A faithful copy of the entries, without any pictures, is what is needed here.
+++++
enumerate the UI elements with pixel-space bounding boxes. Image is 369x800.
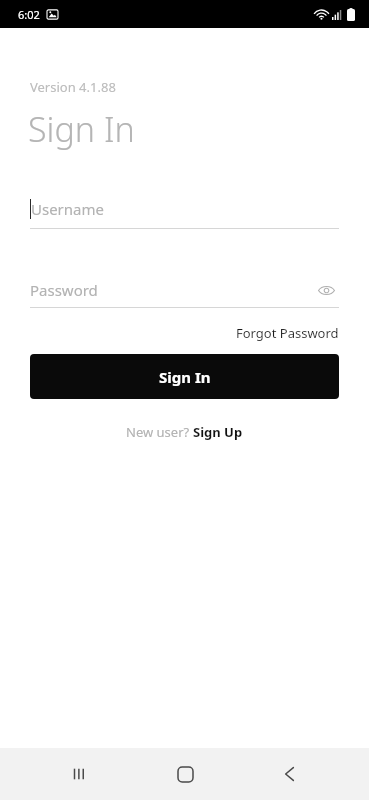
staticText: Username bbox=[31, 199, 104, 219]
staticText: 6:02 bbox=[18, 7, 40, 22]
button[interactable]: Show password bbox=[313, 277, 339, 303]
staticText: New user? bbox=[126, 423, 193, 441]
button[interactable]: Recent apps bbox=[56, 750, 104, 798]
button[interactable]: Sign In bbox=[30, 354, 339, 399]
button[interactable]: Sign Up bbox=[193, 423, 243, 441]
button[interactable]: Password bbox=[30, 273, 339, 307]
staticText: Password bbox=[30, 280, 98, 300]
button[interactable]: Username bbox=[30, 190, 339, 228]
staticText: Forgot Password bbox=[236, 324, 339, 342]
staticText: Version 4.1.88 bbox=[30, 78, 116, 96]
staticText: Sign In bbox=[28, 106, 135, 152]
staticText: Sign Up bbox=[193, 423, 243, 441]
staticText: Sign In bbox=[159, 367, 211, 387]
button[interactable]: Home bbox=[161, 750, 209, 798]
button[interactable]: Forgot Password bbox=[236, 324, 339, 342]
button[interactable]: Back bbox=[265, 750, 313, 798]
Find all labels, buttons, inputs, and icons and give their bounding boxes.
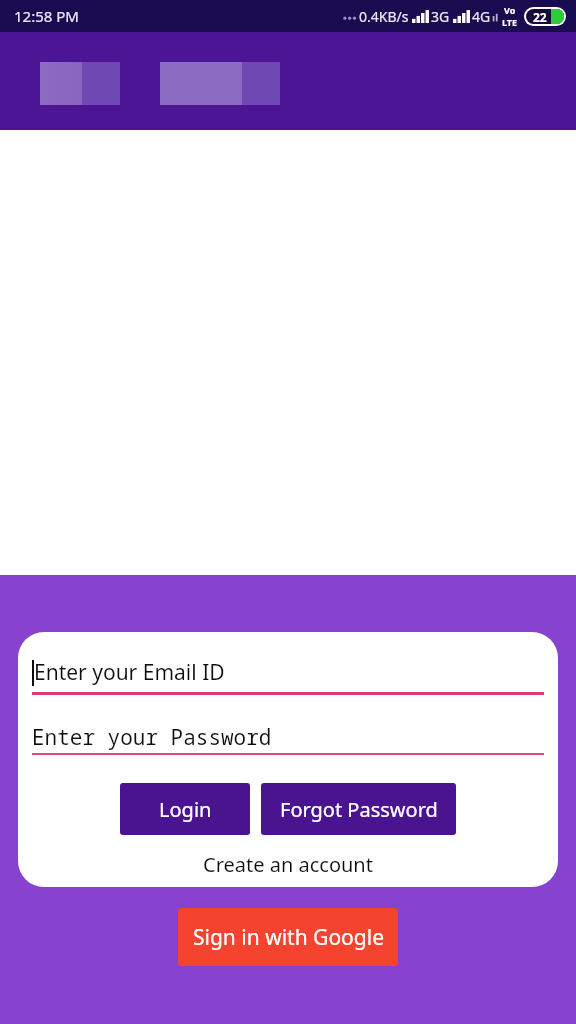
staticText: LTE [502,16,518,28]
staticText: Enter your Password [32,723,272,752]
staticText: Vo [504,4,516,16]
staticText: Enter your Email ID [34,658,225,687]
button[interactable]: Sign in with Google [178,908,398,966]
staticText: 12:58 PM [14,6,79,26]
button[interactable]: Enter your Password [32,721,544,753]
staticText: Login [159,796,212,823]
staticText: Create an account [203,851,373,878]
staticText: Sign in with Google [193,923,384,952]
staticText: 4G [472,7,491,26]
staticText: 3G [431,7,450,26]
button[interactable]: Create an account [197,849,379,880]
staticText: Forgot Password [280,796,438,823]
staticText: 0.4KB/s [359,7,409,26]
button[interactable]: Forgot Password [261,783,456,835]
staticText: 22 [533,9,547,24]
button[interactable]: Enter your Email ID [32,658,544,692]
button[interactable]: Login [120,783,250,835]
+++++
(Written answer)
enumerate the UI elements with pixel-space bounding boxes. Image is 369x800.
staticText: Username bbox=[31, 199, 104, 219]
staticText: 6:02 bbox=[18, 7, 40, 22]
button[interactable]: Show password bbox=[313, 277, 339, 303]
staticText: New user? bbox=[126, 423, 193, 441]
button[interactable]: Recent apps bbox=[56, 750, 104, 798]
button[interactable]: Sign In bbox=[30, 354, 339, 399]
button[interactable]: Sign Up bbox=[193, 423, 243, 441]
button[interactable]: Password bbox=[30, 273, 339, 307]
staticText: Password bbox=[30, 280, 98, 300]
button[interactable]: Username bbox=[30, 190, 339, 228]
staticText: Forgot Password bbox=[236, 324, 339, 342]
staticText: Version 4.1.88 bbox=[30, 78, 116, 96]
staticText: Sign In bbox=[28, 106, 135, 152]
staticText: Sign Up bbox=[193, 423, 243, 441]
staticText: Sign In bbox=[159, 367, 211, 387]
button[interactable]: Home bbox=[161, 750, 209, 798]
button[interactable]: Forgot Password bbox=[236, 324, 339, 342]
button[interactable]: Back bbox=[265, 750, 313, 798]
Find all labels, buttons, inputs, and icons and give their bounding boxes.
staticText: LTE [502,16,518,28]
staticText: Enter your Password [32,723,272,752]
staticText: Vo [504,4,516,16]
staticText: Enter your Email ID [34,658,225,687]
button[interactable]: Sign in with Google [178,908,398,966]
staticText: 12:58 PM [14,6,79,26]
button[interactable]: Enter your Password [32,721,544,753]
staticText: Login [159,796,212,823]
staticText: Create an account [203,851,373,878]
staticText: Sign in with Google [193,923,384,952]
staticText: 4G [472,7,491,26]
staticText: 3G [431,7,450,26]
button[interactable]: Create an account [197,849,379,880]
staticText: Forgot Password [280,796,438,823]
staticText: 0.4KB/s [359,7,409,26]
button[interactable]: Forgot Password [261,783,456,835]
staticText: 22 [533,9,547,24]
button[interactable]: Enter your Email ID [32,658,544,692]
button[interactable]: Login [120,783,250,835]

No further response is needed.